Updated: Feb 18, 2014 5:33 AM

AUSTIN, TX -- (Marketwired) 02/18/14 -- Active Power (NASDAQ: ACPW), manufacturer of uninterruptible power supply (UPS) systems and modular infrastructure solutions (MIS), reported results for the fourth quarter and full year ended Dec. 31, 2013.

Q4 2013 and Full Year Financial Highlights -- Full year 2013 revenue was $61.7 million compared to $76.3 million in 2012. -- Fourth quarter 2013 revenue increased $772,000 from the previous quarter to $13.9 million. -- Annual service revenue increased $3.3 million or 23% to $17.5 million compared to 2012, marking the 10th consecutive year service revenue has increased. Operational Highlights -- Booked and shipped a large UPS order to IT partner IO, a global leader in software-defined data centers, for deployment at a world-class university's high performance computing center on the east coast. -- Appointed Jay Powers as CFO and vice president of Finance, bringing to the company more than 30 years of broad and deep experience at both domestic and international organizations in a variety of industries including manufacturing, power quality, and energy storage. -- Appointed Randall J. Adleman as vice president of Global Sales and Marketing, bringing to Active Power more than two decades of sales and marketing leadership in the power quality, energy storage, and enterprise software sectors. Q4 and Full Year 2013 Financial Results Revenue in the fourth quarter of 2013 increased to $13.9 million from $13.2 million in the previous quarter and declined from $15.2 million in the fourth quarter of 2012. The increase and decline was primarily attributed to variations in MIS revenue. For the full year, total revenue was $61.7 million compared to $76.3 million in 2012. The decline was due to a 36% decrease in UPS sales and a 19% decrease in MIS sales, partially offset by a 23% increase in service revenue. The decrease in UPS sales was due to a large deal that represented more than 10% of total revenue in 2012 which was not repeated in 2013.

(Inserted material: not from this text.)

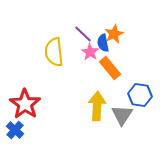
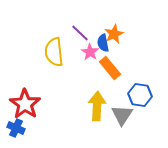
purple line: moved 3 px left, 1 px up
blue cross: moved 1 px right, 2 px up; rotated 18 degrees counterclockwise
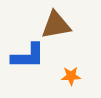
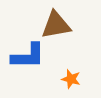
orange star: moved 3 px down; rotated 18 degrees clockwise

Gross margin in the fourth quarter of 2013 was 30.0%, flat from the previous quarter and compared to 39.5% in the fourth quarter of 2012. The decrease in gross margin compared to the fourth quarter of 2012 was primarily due to strong margins on ancillary products in the 2012 period and higher unabsorbed production costs in 2013. For the full year, gross margin was 31.4% compared to 32.4% in 2012.

Operating expenses were $8.0 million in the fourth quarter of 2013, compared to $6.9 million in the previous quarter and $6.3 million in the fourth quarter of 2012. The sequential increase was due to unexpected expenses including severance, CEO transition costs, stock-based compensation, relocation, and legal fees, partially offset by a reduction of bad debt expense and lower product development expenses. The increase from the year-ago quarter was due to many of the same items noted above.

For the full year, operating expenses increased to $27.0 million from $26.4 million in 2012. This increase was driven by higher product development expenses from investment in our next generation UPS product line, severance, relocation related to executive transitions, stock-based compensation, and legal fees, partially offset by lower recruiting and contract labor expenses and depreciation.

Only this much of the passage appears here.